Try it =
Count up the lines in the listing below that hold "Stella", and answer with the total alone.

Exercise input =
+-------+

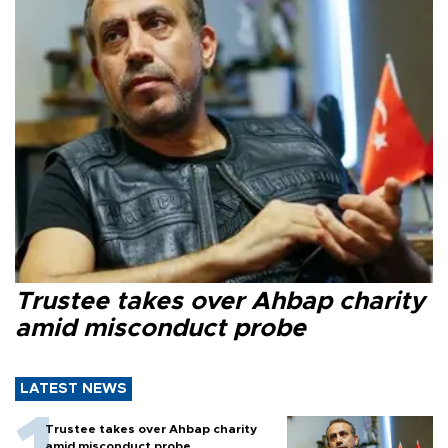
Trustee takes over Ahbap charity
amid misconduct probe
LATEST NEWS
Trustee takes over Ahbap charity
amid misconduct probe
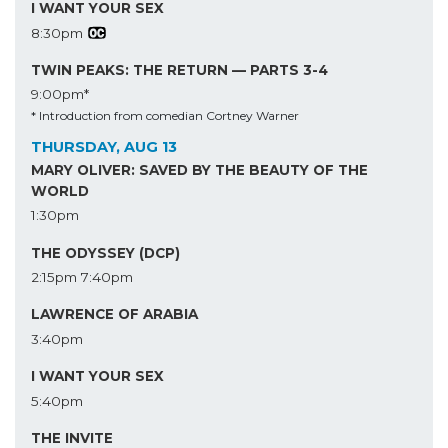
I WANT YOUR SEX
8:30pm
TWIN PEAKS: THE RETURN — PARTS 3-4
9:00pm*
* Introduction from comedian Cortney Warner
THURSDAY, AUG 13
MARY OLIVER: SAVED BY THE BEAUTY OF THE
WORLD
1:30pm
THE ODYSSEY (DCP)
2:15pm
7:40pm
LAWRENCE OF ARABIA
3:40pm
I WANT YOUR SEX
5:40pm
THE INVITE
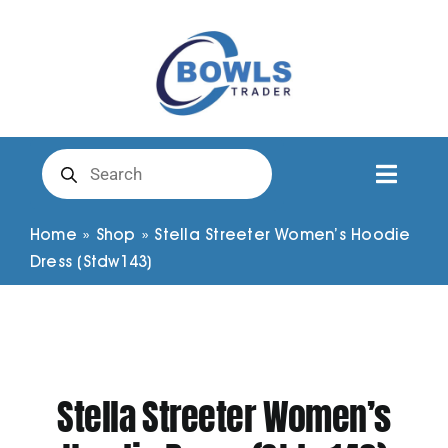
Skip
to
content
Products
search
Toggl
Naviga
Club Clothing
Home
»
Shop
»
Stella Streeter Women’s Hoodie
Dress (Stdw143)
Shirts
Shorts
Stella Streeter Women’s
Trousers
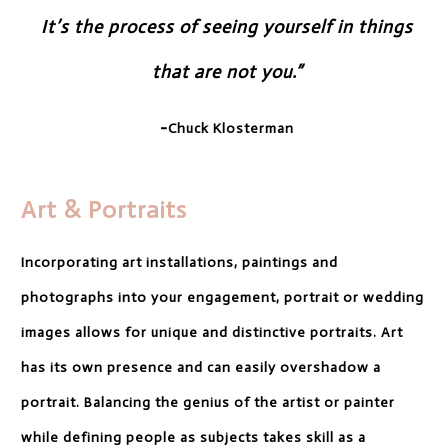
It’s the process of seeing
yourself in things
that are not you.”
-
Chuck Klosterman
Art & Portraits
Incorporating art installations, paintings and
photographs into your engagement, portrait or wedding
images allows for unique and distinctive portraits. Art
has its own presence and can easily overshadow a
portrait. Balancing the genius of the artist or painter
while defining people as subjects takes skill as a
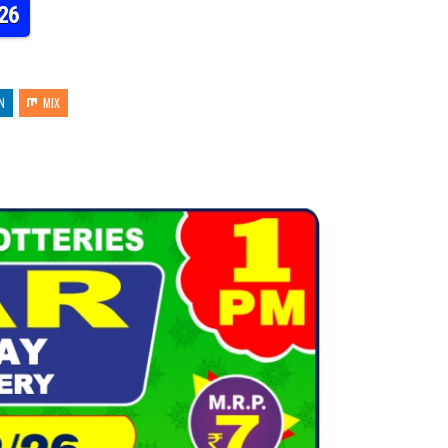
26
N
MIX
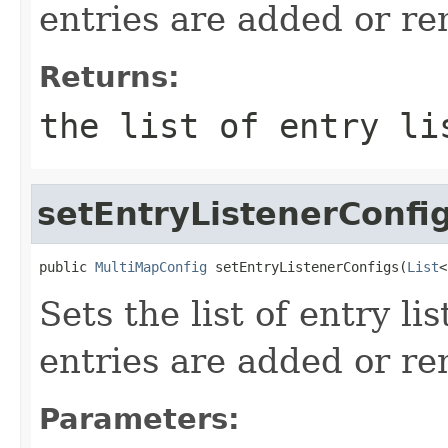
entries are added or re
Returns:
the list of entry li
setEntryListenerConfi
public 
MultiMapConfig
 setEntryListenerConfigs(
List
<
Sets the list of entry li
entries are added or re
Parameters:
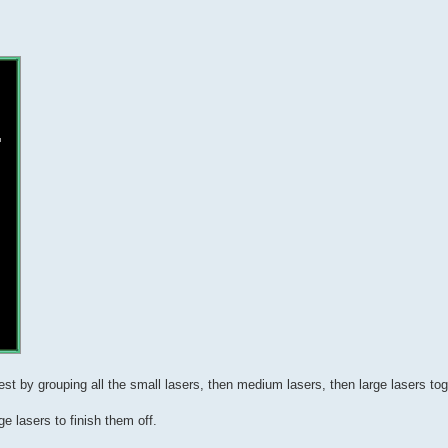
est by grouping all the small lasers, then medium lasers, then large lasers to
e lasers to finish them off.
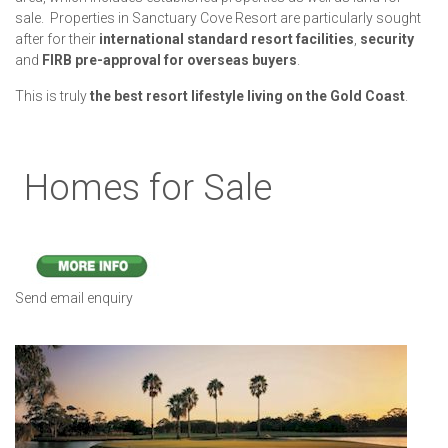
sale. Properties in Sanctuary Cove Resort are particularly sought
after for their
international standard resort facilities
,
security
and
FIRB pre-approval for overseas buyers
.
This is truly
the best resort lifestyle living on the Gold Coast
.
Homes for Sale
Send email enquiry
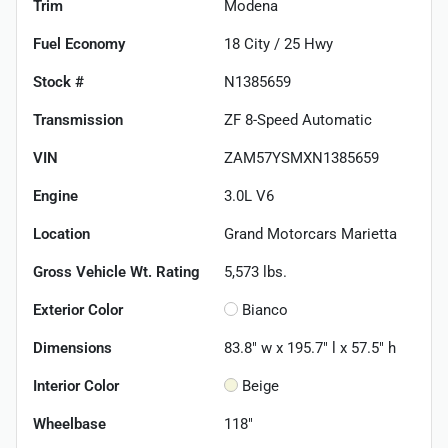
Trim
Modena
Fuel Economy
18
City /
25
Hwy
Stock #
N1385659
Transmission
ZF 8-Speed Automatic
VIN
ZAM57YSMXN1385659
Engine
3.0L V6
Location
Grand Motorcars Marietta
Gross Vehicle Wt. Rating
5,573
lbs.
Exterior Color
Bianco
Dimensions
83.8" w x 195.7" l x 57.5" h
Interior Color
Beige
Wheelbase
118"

+-------+

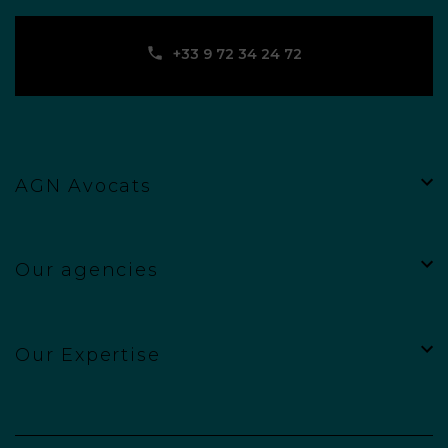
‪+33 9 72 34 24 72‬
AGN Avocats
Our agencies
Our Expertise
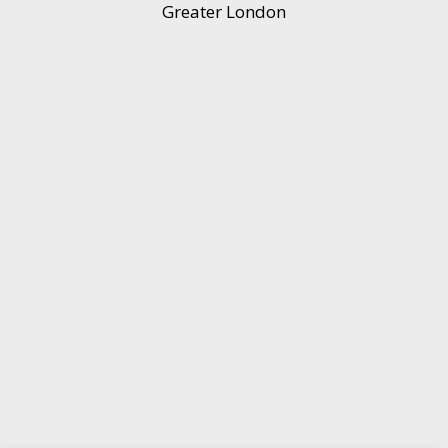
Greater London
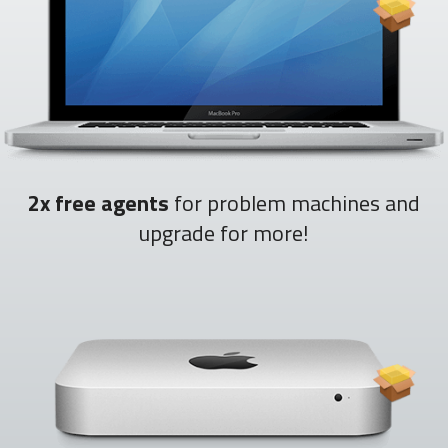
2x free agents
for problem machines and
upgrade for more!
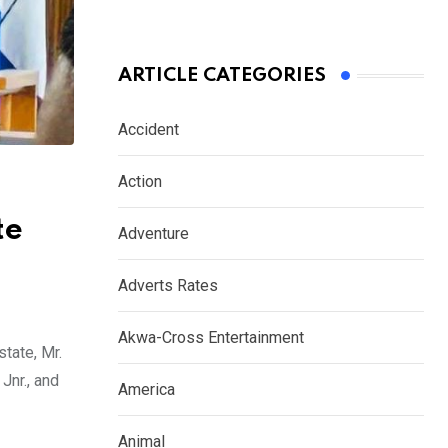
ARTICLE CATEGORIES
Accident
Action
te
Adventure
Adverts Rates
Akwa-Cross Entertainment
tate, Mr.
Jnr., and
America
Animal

+-------+

Task answer =
2